Velasquez visited Italy a second time on a royal mission to collect works of art. After spending about a year altogether in Italy, during which time he painted the portrait of Pope Innocent X., now the gem of the Doria collection, he hastened back to Madrid in 1651. On his return the king made him Aposentador-major of the royal household. This lucrative and honourable post had formerly been held by the architects Herrera and Mora.
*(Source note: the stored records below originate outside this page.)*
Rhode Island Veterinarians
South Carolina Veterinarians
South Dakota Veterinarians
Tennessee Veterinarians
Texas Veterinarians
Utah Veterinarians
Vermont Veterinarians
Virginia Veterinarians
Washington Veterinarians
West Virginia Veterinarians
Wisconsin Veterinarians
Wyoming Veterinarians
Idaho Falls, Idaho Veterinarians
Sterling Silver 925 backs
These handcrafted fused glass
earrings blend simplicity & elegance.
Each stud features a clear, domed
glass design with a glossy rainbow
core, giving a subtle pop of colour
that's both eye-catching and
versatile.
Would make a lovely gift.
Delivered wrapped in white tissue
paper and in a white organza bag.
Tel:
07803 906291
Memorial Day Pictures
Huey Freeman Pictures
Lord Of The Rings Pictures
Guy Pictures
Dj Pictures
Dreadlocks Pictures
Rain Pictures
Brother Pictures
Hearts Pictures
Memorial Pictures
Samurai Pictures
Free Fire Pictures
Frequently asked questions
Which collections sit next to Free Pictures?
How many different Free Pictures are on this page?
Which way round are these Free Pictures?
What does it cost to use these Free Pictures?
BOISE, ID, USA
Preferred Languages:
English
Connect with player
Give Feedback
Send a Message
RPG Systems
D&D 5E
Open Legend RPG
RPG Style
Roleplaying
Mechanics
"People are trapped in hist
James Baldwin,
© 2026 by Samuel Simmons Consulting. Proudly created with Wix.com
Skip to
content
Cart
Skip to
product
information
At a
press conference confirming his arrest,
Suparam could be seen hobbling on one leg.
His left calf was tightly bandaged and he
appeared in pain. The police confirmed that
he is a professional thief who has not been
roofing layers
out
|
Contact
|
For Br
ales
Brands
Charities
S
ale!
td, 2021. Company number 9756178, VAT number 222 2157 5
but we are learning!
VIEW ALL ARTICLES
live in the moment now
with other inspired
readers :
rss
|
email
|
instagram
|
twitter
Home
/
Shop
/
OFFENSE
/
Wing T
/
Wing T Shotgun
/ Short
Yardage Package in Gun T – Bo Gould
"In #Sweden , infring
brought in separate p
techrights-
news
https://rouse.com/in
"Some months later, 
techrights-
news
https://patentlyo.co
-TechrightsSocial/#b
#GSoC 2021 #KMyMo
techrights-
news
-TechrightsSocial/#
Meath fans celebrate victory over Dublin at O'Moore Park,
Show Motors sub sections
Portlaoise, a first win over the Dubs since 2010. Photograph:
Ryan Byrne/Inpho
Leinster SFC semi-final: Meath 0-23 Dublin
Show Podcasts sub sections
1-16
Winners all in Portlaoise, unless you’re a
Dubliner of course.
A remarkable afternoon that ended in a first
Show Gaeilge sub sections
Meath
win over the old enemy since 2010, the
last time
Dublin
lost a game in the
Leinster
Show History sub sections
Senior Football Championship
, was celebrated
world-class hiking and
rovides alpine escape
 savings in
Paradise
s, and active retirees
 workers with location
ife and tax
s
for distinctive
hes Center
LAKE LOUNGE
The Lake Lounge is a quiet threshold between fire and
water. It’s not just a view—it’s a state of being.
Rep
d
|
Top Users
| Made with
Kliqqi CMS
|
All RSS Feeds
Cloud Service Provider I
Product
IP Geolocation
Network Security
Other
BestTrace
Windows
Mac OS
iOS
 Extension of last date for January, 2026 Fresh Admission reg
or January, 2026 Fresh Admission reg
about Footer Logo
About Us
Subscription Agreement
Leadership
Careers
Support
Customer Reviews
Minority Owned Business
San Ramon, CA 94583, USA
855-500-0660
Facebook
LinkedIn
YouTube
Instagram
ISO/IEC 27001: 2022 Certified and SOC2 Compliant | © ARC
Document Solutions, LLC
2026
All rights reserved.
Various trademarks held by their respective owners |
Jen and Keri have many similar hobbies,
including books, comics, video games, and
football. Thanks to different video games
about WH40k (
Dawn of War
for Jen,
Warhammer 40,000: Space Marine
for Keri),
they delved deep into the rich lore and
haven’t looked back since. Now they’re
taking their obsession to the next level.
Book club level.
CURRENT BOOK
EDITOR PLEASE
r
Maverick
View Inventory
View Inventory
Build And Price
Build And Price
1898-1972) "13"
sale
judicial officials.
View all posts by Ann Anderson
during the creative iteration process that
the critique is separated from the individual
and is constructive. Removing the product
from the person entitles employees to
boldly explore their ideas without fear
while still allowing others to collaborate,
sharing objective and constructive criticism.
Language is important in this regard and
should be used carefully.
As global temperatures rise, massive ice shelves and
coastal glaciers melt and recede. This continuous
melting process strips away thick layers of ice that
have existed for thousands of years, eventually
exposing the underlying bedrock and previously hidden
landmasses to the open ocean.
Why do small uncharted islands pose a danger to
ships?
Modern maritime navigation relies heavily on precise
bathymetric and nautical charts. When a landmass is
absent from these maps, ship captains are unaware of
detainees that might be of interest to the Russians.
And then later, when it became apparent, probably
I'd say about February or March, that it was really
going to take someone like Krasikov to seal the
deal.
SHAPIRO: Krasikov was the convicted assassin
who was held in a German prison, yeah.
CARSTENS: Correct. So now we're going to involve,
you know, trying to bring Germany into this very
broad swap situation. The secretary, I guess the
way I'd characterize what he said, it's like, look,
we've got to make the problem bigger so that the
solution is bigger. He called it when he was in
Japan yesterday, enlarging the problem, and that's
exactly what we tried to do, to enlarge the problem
The duties of this office were various; but the burden of the post consisted in securing a lodging for the king's person during his numerous migrations. Henceforward Velasquez had little time for painting. Except the exquisite picture known as the "Maids of Honour" (Las Meninas), which artists have usually considered his masterpiece, little else of any note intervenes worthy of record. In 1656 he was made a Knight of Santiago, the king drawing with his own hand the much coveted red cross on the portrait of the artist introduced into the "Maids of Honour." His visit as Aposentador to the Bidassoa, to erect a royal pavilion on the Pheasants' Isle, for the reception of royalty on the occasion of the celebration of the nuptials of Louis XIV. of France and the Infanta Maria Theresa, cost Velasquez his life. After a lingering illness, he died on the 6th of April 1660, in the sixty-first year of his age. See Velasquez and his Works, by William Stirling, 1855. (For a critical estimate of Velasquez as a painter, see Arts, Fine, and Painting.)